What is the volume of a rectangular prism that has a height of 10 1/2 in., a length of 6 2/3 in., and a width of 2 1/4 in.? Is it large enough to hold an item that has a height of 8 in., a length of 6 in., and a width of 2 in.?
A. 15 in.3 and no, the item will not fit inside the prism.

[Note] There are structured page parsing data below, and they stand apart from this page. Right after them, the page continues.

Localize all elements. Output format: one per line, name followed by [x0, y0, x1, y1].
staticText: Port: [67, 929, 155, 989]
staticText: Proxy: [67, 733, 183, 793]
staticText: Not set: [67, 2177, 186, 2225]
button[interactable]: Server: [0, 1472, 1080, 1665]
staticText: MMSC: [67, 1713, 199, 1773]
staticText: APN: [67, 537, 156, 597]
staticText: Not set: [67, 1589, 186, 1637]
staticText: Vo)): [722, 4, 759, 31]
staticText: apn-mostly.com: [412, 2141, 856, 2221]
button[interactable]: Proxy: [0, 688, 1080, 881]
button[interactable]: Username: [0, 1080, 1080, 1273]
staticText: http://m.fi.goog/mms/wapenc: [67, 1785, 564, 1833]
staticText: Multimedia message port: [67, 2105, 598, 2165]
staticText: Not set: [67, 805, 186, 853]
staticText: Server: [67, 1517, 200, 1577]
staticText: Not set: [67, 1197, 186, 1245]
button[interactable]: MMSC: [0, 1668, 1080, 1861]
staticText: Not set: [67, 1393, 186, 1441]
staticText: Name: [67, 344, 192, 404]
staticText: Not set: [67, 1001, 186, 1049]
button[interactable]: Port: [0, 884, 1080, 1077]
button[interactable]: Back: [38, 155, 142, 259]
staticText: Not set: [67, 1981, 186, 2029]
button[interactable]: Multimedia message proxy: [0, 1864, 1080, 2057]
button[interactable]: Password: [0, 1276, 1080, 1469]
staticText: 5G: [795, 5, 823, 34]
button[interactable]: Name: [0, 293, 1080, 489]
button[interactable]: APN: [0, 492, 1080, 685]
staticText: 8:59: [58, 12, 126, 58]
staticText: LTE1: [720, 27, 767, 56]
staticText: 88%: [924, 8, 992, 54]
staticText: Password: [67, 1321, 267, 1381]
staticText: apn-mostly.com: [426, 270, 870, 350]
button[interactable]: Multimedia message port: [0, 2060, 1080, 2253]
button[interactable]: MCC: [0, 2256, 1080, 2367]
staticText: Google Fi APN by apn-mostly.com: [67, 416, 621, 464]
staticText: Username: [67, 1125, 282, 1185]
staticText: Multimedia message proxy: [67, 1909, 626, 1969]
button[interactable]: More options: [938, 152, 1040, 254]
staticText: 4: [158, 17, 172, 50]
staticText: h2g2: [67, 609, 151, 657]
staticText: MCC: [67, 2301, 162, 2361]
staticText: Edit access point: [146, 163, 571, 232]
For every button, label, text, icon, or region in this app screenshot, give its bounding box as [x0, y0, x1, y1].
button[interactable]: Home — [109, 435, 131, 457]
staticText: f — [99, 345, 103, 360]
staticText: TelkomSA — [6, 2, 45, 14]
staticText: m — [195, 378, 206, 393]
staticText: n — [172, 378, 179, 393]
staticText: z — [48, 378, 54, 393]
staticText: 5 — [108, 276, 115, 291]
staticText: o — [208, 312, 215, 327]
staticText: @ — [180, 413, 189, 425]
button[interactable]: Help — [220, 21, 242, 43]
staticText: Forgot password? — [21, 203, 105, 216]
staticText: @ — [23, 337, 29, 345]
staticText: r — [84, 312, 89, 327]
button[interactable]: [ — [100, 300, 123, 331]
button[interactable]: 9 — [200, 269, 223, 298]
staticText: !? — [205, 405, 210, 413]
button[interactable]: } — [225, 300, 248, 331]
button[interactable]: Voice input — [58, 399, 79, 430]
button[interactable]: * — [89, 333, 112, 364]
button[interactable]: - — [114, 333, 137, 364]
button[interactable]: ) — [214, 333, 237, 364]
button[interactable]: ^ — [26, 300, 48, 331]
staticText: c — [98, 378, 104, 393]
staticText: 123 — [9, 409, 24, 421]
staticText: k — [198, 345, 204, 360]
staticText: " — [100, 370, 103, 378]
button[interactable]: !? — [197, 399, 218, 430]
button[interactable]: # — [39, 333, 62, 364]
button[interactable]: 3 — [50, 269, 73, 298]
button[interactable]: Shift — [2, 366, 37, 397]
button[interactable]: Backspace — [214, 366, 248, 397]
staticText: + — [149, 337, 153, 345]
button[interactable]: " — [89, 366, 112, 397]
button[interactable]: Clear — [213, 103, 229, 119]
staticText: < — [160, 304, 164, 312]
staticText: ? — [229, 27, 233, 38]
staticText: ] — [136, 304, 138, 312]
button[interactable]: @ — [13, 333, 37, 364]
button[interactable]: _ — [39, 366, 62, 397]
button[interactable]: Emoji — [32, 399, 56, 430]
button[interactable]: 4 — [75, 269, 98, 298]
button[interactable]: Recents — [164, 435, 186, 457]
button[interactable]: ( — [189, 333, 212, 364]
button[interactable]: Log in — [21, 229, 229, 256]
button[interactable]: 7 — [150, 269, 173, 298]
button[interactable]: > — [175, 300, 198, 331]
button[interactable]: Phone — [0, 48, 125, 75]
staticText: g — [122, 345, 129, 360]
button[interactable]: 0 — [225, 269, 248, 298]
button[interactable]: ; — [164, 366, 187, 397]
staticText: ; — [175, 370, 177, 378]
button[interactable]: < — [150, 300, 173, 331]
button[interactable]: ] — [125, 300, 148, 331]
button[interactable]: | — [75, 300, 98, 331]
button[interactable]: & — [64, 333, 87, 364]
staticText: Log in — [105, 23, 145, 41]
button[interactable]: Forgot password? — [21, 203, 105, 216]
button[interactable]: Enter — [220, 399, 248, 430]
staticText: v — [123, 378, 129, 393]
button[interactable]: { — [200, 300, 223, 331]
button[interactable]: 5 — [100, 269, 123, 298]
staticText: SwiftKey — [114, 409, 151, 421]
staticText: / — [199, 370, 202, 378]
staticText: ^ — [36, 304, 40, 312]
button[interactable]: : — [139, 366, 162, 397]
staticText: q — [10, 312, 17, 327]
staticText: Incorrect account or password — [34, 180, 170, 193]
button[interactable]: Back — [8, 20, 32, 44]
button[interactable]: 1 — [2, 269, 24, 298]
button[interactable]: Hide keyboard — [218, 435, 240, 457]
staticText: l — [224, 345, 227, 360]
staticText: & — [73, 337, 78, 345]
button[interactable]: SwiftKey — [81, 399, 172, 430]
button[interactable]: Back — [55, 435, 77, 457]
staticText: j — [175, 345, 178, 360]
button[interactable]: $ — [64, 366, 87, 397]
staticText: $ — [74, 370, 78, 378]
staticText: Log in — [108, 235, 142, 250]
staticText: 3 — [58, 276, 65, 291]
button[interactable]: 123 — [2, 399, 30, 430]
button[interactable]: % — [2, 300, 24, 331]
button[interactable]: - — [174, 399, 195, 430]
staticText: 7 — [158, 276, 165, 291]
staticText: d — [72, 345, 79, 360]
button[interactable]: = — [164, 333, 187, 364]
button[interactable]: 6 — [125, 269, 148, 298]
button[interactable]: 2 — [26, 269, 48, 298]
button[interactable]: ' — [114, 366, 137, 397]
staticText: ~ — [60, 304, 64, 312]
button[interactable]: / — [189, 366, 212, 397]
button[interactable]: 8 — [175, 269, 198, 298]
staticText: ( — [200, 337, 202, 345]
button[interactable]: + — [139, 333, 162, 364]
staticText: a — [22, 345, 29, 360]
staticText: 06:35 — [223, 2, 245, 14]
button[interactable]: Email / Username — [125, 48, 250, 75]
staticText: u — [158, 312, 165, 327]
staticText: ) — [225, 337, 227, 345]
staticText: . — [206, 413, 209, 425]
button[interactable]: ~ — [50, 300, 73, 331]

B. 157 1/2 in.3 and yes, the item should fit inside the prism.
C. 160 in.3 and yes, the item should fit inside the prism.
D. 3,780/24 in.3 and no, the item will not fit inside the prism
To find the volume of the rectangular prism, we use the formula: Volume = length x width x height
Plugging in the values given:
Volume = (6 2/3) x (2 1/4) x (10 1/2)
Volume = (20/3) x (9/4) x (21/2)
Volume = 30 x 9 x 21
Volume = 5670 in.3
Therefore, the volume of the rectangular prism is 5670 in.3.
Comparing this with the dimensions of the item:
Volume = 8 x 6 x 2
Volume = 96 in.3
Since 5670 in.3 is much larger than 96 in.3, the item should fit inside the prism. So the correct answer is option B: 157 1/2 in.3 and yes, the item should fit inside the prism.